[AVAILABLE DATA Boundary: Start]

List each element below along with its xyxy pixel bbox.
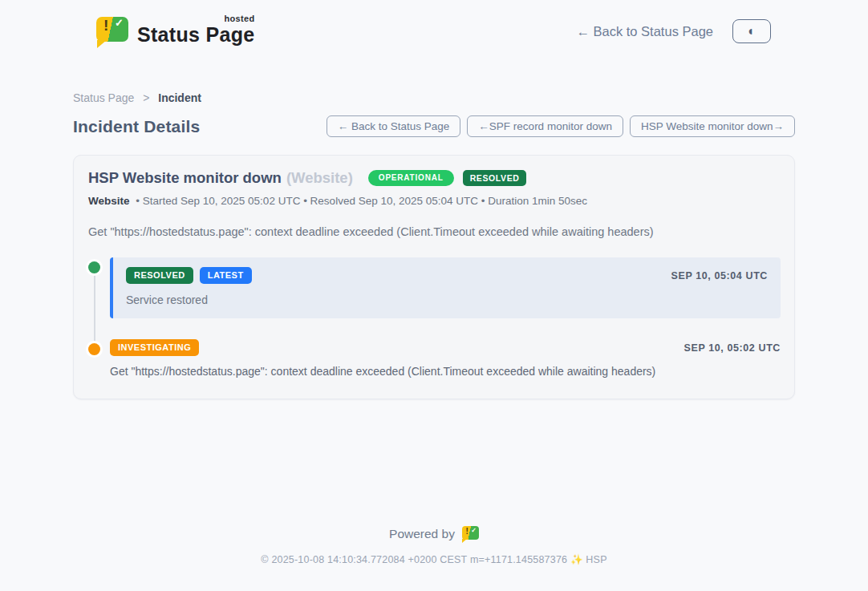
incident-component: (Website) — [286, 169, 353, 186]
exclamation-icon: ! — [103, 18, 108, 33]
timeline-badges: INVESTIGATING — [110, 339, 199, 356]
footer: Powered by ! ✓ © 2025-10-08 14:10:34.772… — [0, 525, 868, 565]
main-content: Status Page > Incident Incident Details … — [73, 91, 795, 399]
page-title: Incident Details — [73, 117, 200, 136]
brand-name: Status Page — [137, 23, 254, 46]
footer-logo-icon: ! ✓ — [462, 525, 479, 542]
timeline-dot-green — [88, 261, 100, 273]
back-to-status-page-button[interactable]: ← Back to Status Page — [327, 115, 461, 137]
incident-meta-component: Website — [88, 195, 130, 207]
exclamation-icon: ! — [465, 528, 468, 536]
timeline-item-resolved: RESOLVED LATEST SEP 10, 05:04 UTC Servic… — [88, 257, 781, 318]
powered-by-link[interactable]: Powered by ! ✓ — [0, 525, 868, 542]
timeline-item-investigating: INVESTIGATING SEP 10, 05:02 UTC Get "htt… — [88, 339, 781, 378]
brand-superscript: hosted — [225, 14, 255, 23]
timeline-item-head: INVESTIGATING SEP 10, 05:02 UTC — [110, 339, 781, 356]
incident-nav-buttons: ← Back to Status Page ←SPF record monito… — [327, 115, 795, 137]
incident-title-row: HSP Website monitor down(Website) OPERAT… — [88, 169, 781, 187]
incident-timeline: RESOLVED LATEST SEP 10, 05:04 UTC Servic… — [88, 257, 781, 378]
timeline-message: Service restored — [126, 293, 768, 306]
theme-toggle-button[interactable]: ◐ — [732, 19, 771, 43]
brand-text-wrap: hosted Status Page — [137, 17, 254, 47]
operational-status-badge: OPERATIONAL — [368, 170, 454, 186]
header: ! ✓ hosted Status Page ← Back to Status … — [0, 0, 868, 50]
status-page-logo-icon: ! ✓ — [96, 15, 128, 47]
timeline-message: Get "https://hostedstatus.page": context… — [110, 365, 781, 378]
timeline-timestamp: SEP 10, 05:04 UTC — [671, 270, 768, 281]
check-icon: ✓ — [115, 18, 124, 28]
status-page-logo[interactable]: ! ✓ hosted Status Page — [96, 15, 254, 47]
breadcrumb-incident: Incident — [158, 91, 201, 104]
timeline-dot-orange — [88, 343, 100, 355]
investigating-badge: INVESTIGATING — [110, 339, 199, 356]
incident-description: Get "https://hostedstatus.page": context… — [88, 225, 781, 238]
copyright-text: © 2025-10-08 14:10:34.772084 +0200 CEST … — [0, 553, 868, 565]
header-back-to-status-page-link[interactable]: ← Back to Status Page — [576, 24, 713, 39]
incident-meta: Website • Started Sep 10, 2025 05:02 UTC… — [88, 195, 781, 207]
next-incident-button[interactable]: HSP Website monitor down→ — [630, 115, 795, 137]
timeline-item-content: RESOLVED LATEST SEP 10, 05:04 UTC Servic… — [110, 257, 781, 318]
breadcrumb-separator: > — [143, 91, 149, 104]
header-right: ← Back to Status Page ◐ — [576, 19, 771, 43]
incident-card: HSP Website monitor down(Website) OPERAT… — [73, 155, 795, 399]
timeline-badges: RESOLVED LATEST — [126, 267, 252, 284]
timeline-item-head: RESOLVED LATEST SEP 10, 05:04 UTC — [126, 267, 768, 284]
latest-badge: LATEST — [200, 267, 252, 284]
prev-incident-button[interactable]: ←SPF record monitor down — [467, 115, 623, 137]
timeline-item-content: INVESTIGATING SEP 10, 05:02 UTC Get "htt… — [110, 339, 781, 378]
resolved-status-badge: RESOLVED — [463, 170, 527, 187]
incident-title: HSP Website monitor down(Website) — [88, 169, 353, 187]
breadcrumb: Status Page > Incident — [73, 91, 795, 104]
incident-meta-details: • Started Sep 10, 2025 05:02 UTC • Resol… — [136, 195, 587, 207]
resolved-badge: RESOLVED — [126, 267, 193, 284]
powered-by-text: Powered by — [389, 527, 455, 541]
breadcrumb-status-page[interactable]: Status Page — [73, 91, 134, 104]
speech-bubble-shape — [96, 17, 128, 42]
title-row: Incident Details ← Back to Status Page ←… — [73, 115, 795, 137]
incident-title-text: HSP Website monitor down — [88, 169, 282, 186]
check-icon: ✓ — [471, 528, 477, 534]
timeline-timestamp: SEP 10, 05:02 UTC — [684, 342, 781, 354]
circle-half-icon: ◐ — [748, 25, 756, 38]
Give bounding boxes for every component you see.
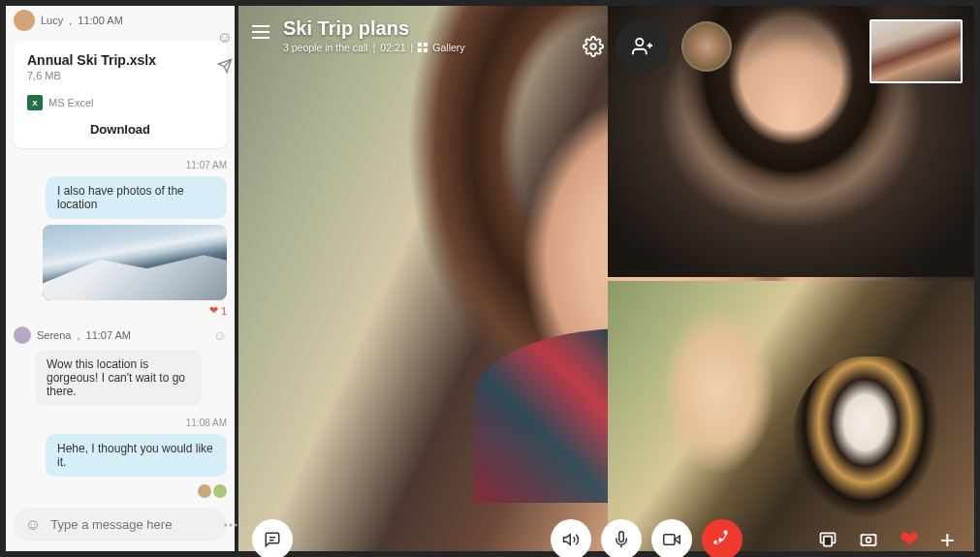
sender-name: Serena bbox=[37, 329, 71, 341]
message-header-serena: Serena, 11:07 AM ☺ bbox=[14, 326, 227, 344]
add-button[interactable]: + bbox=[940, 525, 955, 555]
self-video-preview[interactable] bbox=[869, 19, 963, 83]
message-side-actions: ☺ bbox=[217, 29, 233, 74]
call-header: Ski Trip plans 3 people in the call | 02… bbox=[252, 17, 465, 53]
file-name: Annual Ski Trip.xslx bbox=[27, 52, 213, 68]
file-size: 7,6 MB bbox=[27, 70, 213, 81]
reaction-count: 1 bbox=[221, 305, 227, 317]
snapshot-button[interactable] bbox=[859, 530, 878, 549]
call-subtitle: 3 people in the call | 02:21 | Gallery bbox=[283, 42, 465, 53]
speaker-button[interactable] bbox=[551, 519, 591, 557]
message-bubble-outgoing[interactable]: Hehe, I thought you would like it. bbox=[46, 434, 227, 477]
time-separator: 11:08 AM bbox=[14, 418, 227, 428]
heart-icon: ❤ bbox=[209, 304, 218, 317]
message-input[interactable] bbox=[50, 517, 213, 532]
svg-point-5 bbox=[636, 39, 643, 46]
svg-rect-13 bbox=[824, 537, 832, 546]
call-people-count: 3 people in the call bbox=[283, 42, 368, 53]
top-call-controls bbox=[583, 19, 732, 74]
participant-video-2[interactable] bbox=[608, 281, 974, 552]
chat-panel: Lucy, 11:00 AM ☺ Annual Ski Trip.xslx 7,… bbox=[6, 6, 235, 551]
avatar-lucy bbox=[14, 10, 35, 31]
svg-rect-0 bbox=[418, 43, 422, 46]
message-bubble-incoming[interactable]: Wow this location is gorgeous! I can't w… bbox=[35, 350, 202, 406]
avatar-serena bbox=[14, 326, 31, 344]
excel-icon: X bbox=[27, 95, 43, 110]
share-screen-button[interactable] bbox=[818, 530, 838, 549]
sender-name: Lucy bbox=[41, 15, 63, 26]
file-attachment-card[interactable]: Annual Ski Trip.xslx 7,6 MB X MS Excel D… bbox=[14, 41, 227, 148]
add-participant-button[interactable] bbox=[616, 19, 670, 74]
menu-icon[interactable] bbox=[252, 25, 269, 39]
participant-tiles bbox=[608, 6, 974, 551]
download-button[interactable]: Download bbox=[27, 122, 213, 137]
react-icon[interactable]: ☺ bbox=[217, 29, 233, 46]
svg-rect-14 bbox=[861, 535, 875, 545]
reaction-heart[interactable]: ❤ 1 bbox=[209, 304, 227, 317]
view-mode-label[interactable]: Gallery bbox=[432, 42, 464, 53]
call-duration: 02:21 bbox=[380, 42, 405, 53]
read-avatar bbox=[213, 484, 227, 498]
chat-toggle-button[interactable] bbox=[252, 519, 293, 557]
svg-point-15 bbox=[866, 538, 870, 542]
microphone-button[interactable] bbox=[601, 519, 642, 557]
photo-attachment[interactable] bbox=[43, 225, 227, 300]
svg-rect-2 bbox=[418, 48, 422, 52]
file-type-row: X MS Excel bbox=[27, 95, 213, 110]
chat-messages: Lucy, 11:00 AM ☺ Annual Ski Trip.xslx 7,… bbox=[6, 6, 235, 502]
camera-button[interactable] bbox=[651, 519, 692, 557]
react-icon[interactable]: ☺ bbox=[213, 327, 227, 343]
svg-rect-3 bbox=[424, 48, 427, 52]
svg-rect-1 bbox=[424, 43, 427, 46]
message-header-lucy: Lucy, 11:00 AM bbox=[14, 10, 227, 31]
message-bubble-outgoing[interactable]: I also have photos of the location bbox=[46, 176, 227, 219]
hangup-button[interactable] bbox=[702, 519, 743, 557]
emoji-picker-icon[interactable]: ☺ bbox=[25, 516, 41, 534]
read-avatar bbox=[198, 484, 211, 498]
file-type-label: MS Excel bbox=[48, 97, 93, 108]
participant-avatar[interactable] bbox=[681, 21, 732, 72]
time-separator: 11:07 AM bbox=[14, 160, 227, 170]
settings-icon[interactable] bbox=[583, 36, 604, 57]
call-title: Ski Trip plans bbox=[283, 17, 465, 40]
svg-point-4 bbox=[590, 44, 596, 49]
read-receipts bbox=[198, 484, 227, 498]
svg-marker-10 bbox=[564, 535, 571, 545]
forward-icon[interactable] bbox=[217, 58, 233, 74]
message-composer: ☺ ⋯ bbox=[14, 508, 227, 542]
react-heart-button[interactable]: ❤ bbox=[900, 526, 919, 553]
svg-rect-11 bbox=[664, 535, 675, 545]
sender-time: 11:00 AM bbox=[78, 15, 122, 26]
gallery-icon bbox=[418, 43, 427, 52]
video-call-panel: Ski Trip plans 3 people in the call | 02… bbox=[238, 6, 974, 551]
sender-time: 11:07 AM bbox=[86, 329, 131, 341]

[AVAILABLE DATA Boundary: End]

▸ **WORK ITEM**:
Say how many lines in the records include the string "context", giving the figure by itself.

▸ **ANSWER BELOW**:
2